Clarke married Christopher Clarke in 1973 with whom she would go on to have one son and one daughter. He obtained a job in the United States and the family moved there. Since Clarke was unable to work as a teacher, through not having appropriate qualifications she decided to update her scientific knowledge through a Master of Science degree in applied biology, awarded in 1990 from the Georgia Institute of Technology. This experience made her decide to seek a career in research related to proteins. She was subsequently awarded a Doctor of Philosophy degree in 1993 for investigations of Bacterial Ribonuclease (Barnase) from the University of Cambridge supervised by Alan Fersht.

==Research and career==
Clarke was appointed a Wellcome Trust Senior Research Fellow in 2001, a Professor of Molecular Biophysics in 2009 and a Fellow of Trinity Hall, Cambridge, in 2010. On 1 October 2017, she became the President of Wolfson College, Cambridge.

Clarke's research investigates protein folding, in particular:
1. Studies of structurally related proteins
2. Multidomain proteins: effects of sequence on folding and misfolding
3. Folding and assembly: intrinsically disordered proteins

Clarke's research has been funded by the Wellcome Trust, Medical Research Council (MRC) and the Biotechnology and Biological Sciences Research Council (BBSRC).

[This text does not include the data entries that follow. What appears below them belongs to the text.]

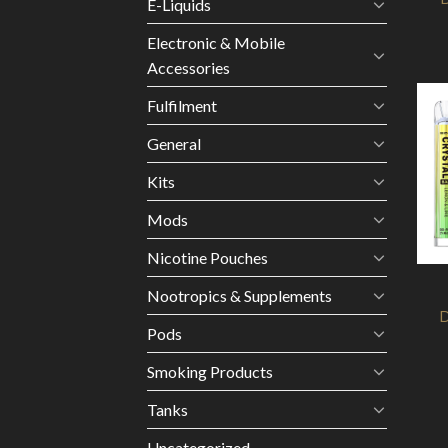
E-Liquids
Electronic & Mobile
Accessories
Fulfilment
General
Kits
Mods
Nicotine Pouches
Nootropics & Supplements
D
Pods
Smoking Products
Tanks
Uncategorized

She has been the author or co-author of over 100 scientific papers and book chapters including:
- Sigrid Milles and 11 other authors including Jane Clarke (2015) Plasticity of an ultrafast interaction between nucleoporins and nuclear transport receptors. Cell 163 734–745
- Madeleine B. Borgia, Alessandro Borgia, six others and Jane Clarke (2011) Single-molecule fluorescence reveals sequence-specific misfolding in multidomain proteins. Nature 474 662–665
- Alessandro Borgia, Philip M. Williams and Jane Clarke (2008) Single-molecule studies of protein folding. Annual Review of Biochemistry 77 101–125
- Jung-Hoon Han, Sarah Batey, Adrian A. Nickson, Sarah A. Teichmann and Jane Clarke (2007) The folding and evolution of multidomain proteins. Nature Reviews Molecular Cell Biology 8 319–330

===Awards and honours===
In 2010, Clarke was awarded the US Genomics award from the Biophysical Society. Clarke was also elected a Fellow of the Royal Society of Chemistry (FRSC) in 2015, and a Fellow of the Academy of Medical Sciences (FMedSci) in 2013. Her nomination for the Academy of Medical Sciences in 2013 reads:
Jane Clarke is a distinguished biophysical chemist at the University of Cambridge. She is recognised internationally for her multidisciplinary studies that have advanced the understanding of protein folding and misfolding. She pioneered the application of protein engineering techniques together with single molecule force spectroscopy and simulations to investigate the effect of force on proteins. For this she was awarded the Biophysical Society U.S Genomics Award for Outstanding Investigator in the field of Single Molecule Biology in 2010; at the time, the only non-US and still the only female recipient of this prestigious award.
 Clarke was elected a Fellow of the Royal Society (FRS) in 2015. Her certificate of election reads:
Jane Clarke is distinguished for the rigorous physical chemistry approaches she has adapted and applied to understand protein folding and misfolding. Her fundamental studies revealed the presence of both parallel pathways and frustration in the energy landscape of apparently simple proteins. Most significantly, she has made very important advances in the study of multi-domain systems. From her discovery that aggregation and misfolding are determined by sequence similarity, through to her seminal studies combining force spectroscopy and protein engineering to elucidate mechanical unfolding energy landscapes, she has transformed our understanding of the evolution, folding and energetics of multidomain proteins.

In 2021 she spoke about her career in the BBC Radio 4 programme The Life Scientific.